Wielu komentujących podnosi także interesującą kwestię – wcale nie ma pewności, że ograniczenie do 30 km/h rzeczywiście poprawia bezpieczeństwo na drogach? Zdaniem komentujących dokłądne przestrzeganie tego ograniczenia pogarsza koncentrację podczas jazdy, ponieważ kierowca, zamiast na drodze, skupia się na kontrolowaniu prędkościomierza.

Podobne wnioski płyną zresztą z badania, przeprowadzonego w 2016 roku przez Uniwersytet Zachodniej Australii. Świadomość surowej kary działa na kierowców stresująco, więc zamiast skupiać się na sytuacji na drodze, koncentrują oni swoją uwagę na dostosowaniu prędkości do obowiązującego limitu.

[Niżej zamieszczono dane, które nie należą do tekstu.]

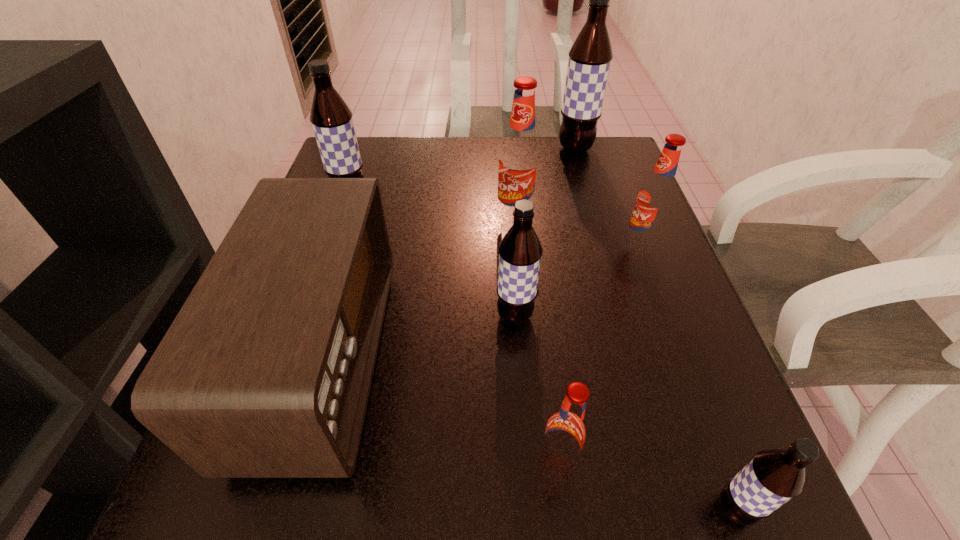 At what (x,y) coordinates should I click in order to perform the action: click on vacant point at the right edge. Please return your answer as a coordinate pair (x, y). The height and width of the screenshot is (540, 960). Looking at the image, I should click on (583, 201).

This screenshot has height=540, width=960. In order to click on blank area at the far left corner in this screenshot , I will do `click(374, 137)`.

Where is `free space at the far right corner of the desktop`? This screenshot has height=540, width=960. free space at the far right corner of the desktop is located at coordinates (627, 159).

This screenshot has width=960, height=540. Identify the location of blank region between the biggest red root beer and the second farthest brown root beer. (434, 208).

Image resolution: width=960 pixels, height=540 pixels. I want to click on vacant region between the farthest red root beer and the farthest root beer, so click(545, 184).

Skuteczności ograniczenia prędkości do 30 km/h nie potwierdzają także wyniki brytyjskich badań, opublikowane w Journal of Epidemiology and Community Health. Badacze porównali statystyki dotyczące dróg, na których wprowadzono ograniczenie do 30 km/h (20 mph) i porównali je z tymi samymi danymi pozyskanymi z dróg, gdzie ograniczenia pozostały na poziomie 50 i 65 km/h (30 i 40 mph).

Okazało się, że w statystykach nie wykryto istotnych różnic w częstotliwości występowania wypadków na drogach z ograniczeniem do 30 km/h. Co więcej – stwierdzono, że średnia prędkość na drogach z różnymi ograniczeniami nie różniła się. Wprawdzie natężenie ruchu na drogach z prędkością ograniczoną do 30 km/h było niższe, ale mogło to wynikać z różnych czynników.

Grupa niezadowolonych z nowych regulacji bolończyków okazała się na tyle liczna, że udało im się złożyć petycję w sprawie zorganizowania referendum dotyczącego nowego ograniczenia prędkości. Liczba podpisów pod wnioskiem to niemal 40 tys.